Task item: Your answer must be an exact copy of the records below, minus any images.

::::::::::

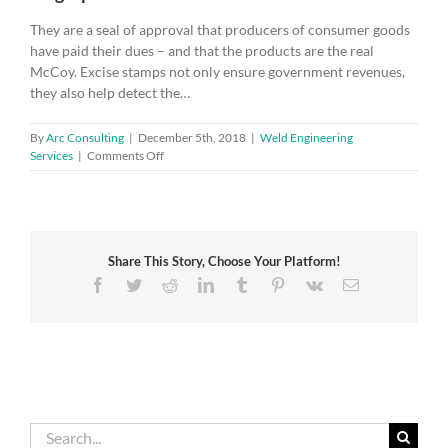
They are a seal of approval that producers of consumer goods
have paid their dues – and that the products are the real
McCoy. Excise stamps not only ensure government revenues,
they also help detect the…
By
Arc Consulting
|
December 5th, 2018
|
Weld Engineering
on
Services
|
Comments Off
New
standard
for
excise
duty
Share This Story, Choose Your Platform!
stamps
helps
Facebook
Twitter
Reddit
LinkedIn
Tumblr
Pinterest
Vk
Email
keep
illegal
products
off
the
market
Search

::::::::::

Output of the exercise:
They are a seal of approval that producers of consumer goods
have paid their dues – and that the products are the real
McCoy. Excise stamps not only ensure government revenues,
they also help detect the…
By
Arc Consulting
|
December 5th, 2018
|
Weld Engineering
on
Services
|
Comments Off
New
standard
for
excise
duty
Share This Story, Choose Your Platform!
stamps
helps
Facebook
Twitter
Reddit
LinkedIn
Tumblr
Pinterest
Vk
Email
keep
illegal
products
off
the
market
Search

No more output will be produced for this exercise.